▶ [EXERCISE REQUIREMENTS]: Write out each line of the entries below that holds the word "Pflege".

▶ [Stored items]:

════════════════

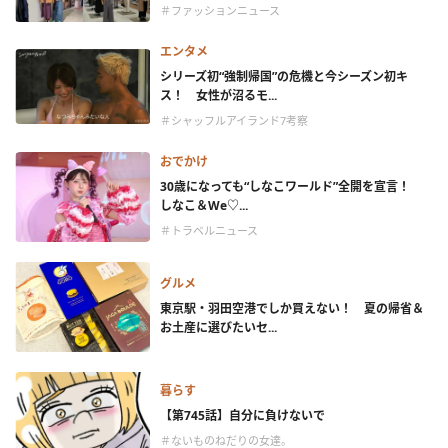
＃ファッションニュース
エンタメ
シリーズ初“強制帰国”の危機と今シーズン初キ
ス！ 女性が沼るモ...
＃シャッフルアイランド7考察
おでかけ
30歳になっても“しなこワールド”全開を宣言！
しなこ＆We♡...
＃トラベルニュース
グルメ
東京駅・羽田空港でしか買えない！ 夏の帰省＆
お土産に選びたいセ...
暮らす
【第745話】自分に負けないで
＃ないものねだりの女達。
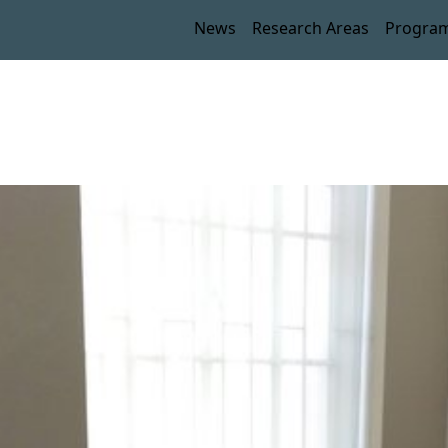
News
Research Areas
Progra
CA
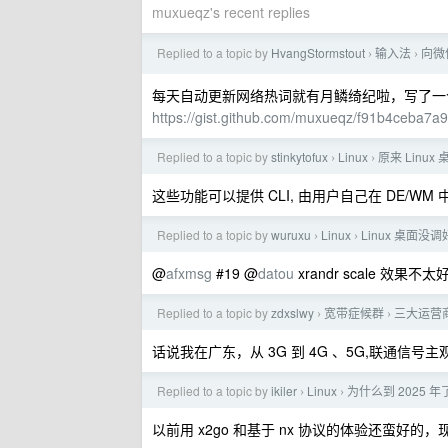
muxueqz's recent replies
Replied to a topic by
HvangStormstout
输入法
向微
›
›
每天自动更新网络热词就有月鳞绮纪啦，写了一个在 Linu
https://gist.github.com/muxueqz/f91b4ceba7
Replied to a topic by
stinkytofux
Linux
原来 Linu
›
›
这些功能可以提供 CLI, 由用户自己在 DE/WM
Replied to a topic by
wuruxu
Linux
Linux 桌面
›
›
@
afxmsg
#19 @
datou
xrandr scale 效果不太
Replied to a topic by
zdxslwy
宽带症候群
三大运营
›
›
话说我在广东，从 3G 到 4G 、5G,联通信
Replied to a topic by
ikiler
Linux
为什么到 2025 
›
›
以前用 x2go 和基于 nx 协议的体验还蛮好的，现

════════════════

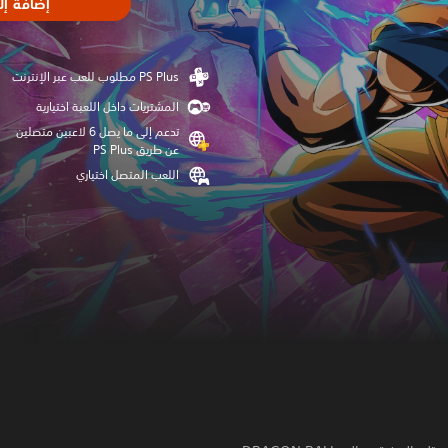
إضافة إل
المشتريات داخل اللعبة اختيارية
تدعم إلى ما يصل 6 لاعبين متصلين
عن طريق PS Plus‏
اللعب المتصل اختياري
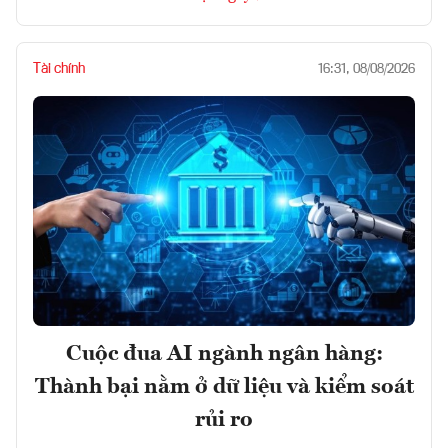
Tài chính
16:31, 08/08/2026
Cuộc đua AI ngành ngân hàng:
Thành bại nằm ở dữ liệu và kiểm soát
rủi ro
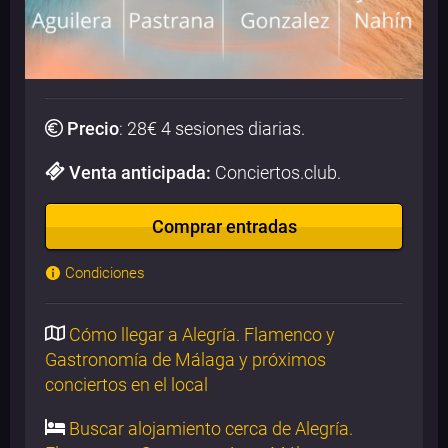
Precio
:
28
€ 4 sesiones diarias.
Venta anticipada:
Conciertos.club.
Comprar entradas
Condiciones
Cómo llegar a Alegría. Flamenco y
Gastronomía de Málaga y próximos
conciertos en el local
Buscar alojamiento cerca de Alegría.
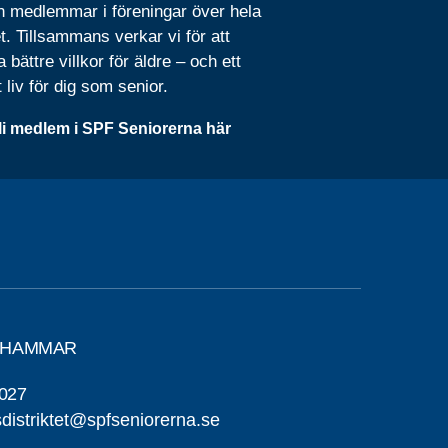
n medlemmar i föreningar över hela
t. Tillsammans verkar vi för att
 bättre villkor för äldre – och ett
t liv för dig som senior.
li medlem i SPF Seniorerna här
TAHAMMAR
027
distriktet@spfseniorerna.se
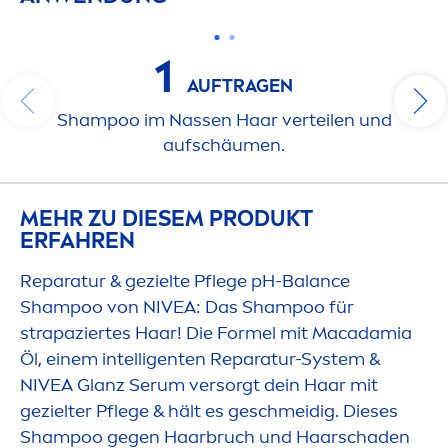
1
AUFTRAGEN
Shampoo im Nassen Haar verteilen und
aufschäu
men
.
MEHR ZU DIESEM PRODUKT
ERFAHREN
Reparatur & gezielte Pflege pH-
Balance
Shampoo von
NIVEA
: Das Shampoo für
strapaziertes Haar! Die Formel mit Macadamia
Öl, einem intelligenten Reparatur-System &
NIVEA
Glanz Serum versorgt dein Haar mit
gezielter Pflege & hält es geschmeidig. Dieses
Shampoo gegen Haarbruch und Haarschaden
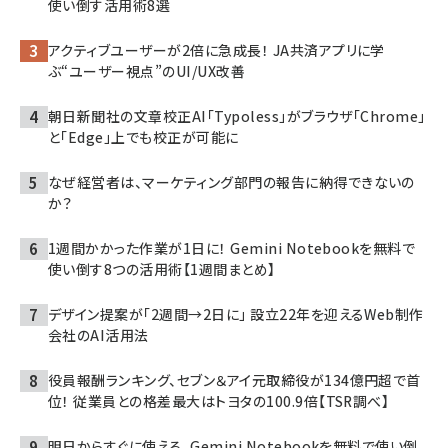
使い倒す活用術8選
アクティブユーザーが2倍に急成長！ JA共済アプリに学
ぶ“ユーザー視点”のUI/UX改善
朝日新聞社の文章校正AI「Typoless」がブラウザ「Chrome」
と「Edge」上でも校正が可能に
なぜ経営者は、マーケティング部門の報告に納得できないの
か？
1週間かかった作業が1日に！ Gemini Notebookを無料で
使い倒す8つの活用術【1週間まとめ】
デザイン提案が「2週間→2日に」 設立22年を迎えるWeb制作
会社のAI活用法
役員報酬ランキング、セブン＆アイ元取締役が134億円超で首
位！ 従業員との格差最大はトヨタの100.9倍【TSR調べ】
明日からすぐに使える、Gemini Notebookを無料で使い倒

════════════════

▶ [WRITTEN RESPONSE]:
Reparatur & gezielte Pflege pH-
gezielter Pflege & hält es geschmeidig. Dieses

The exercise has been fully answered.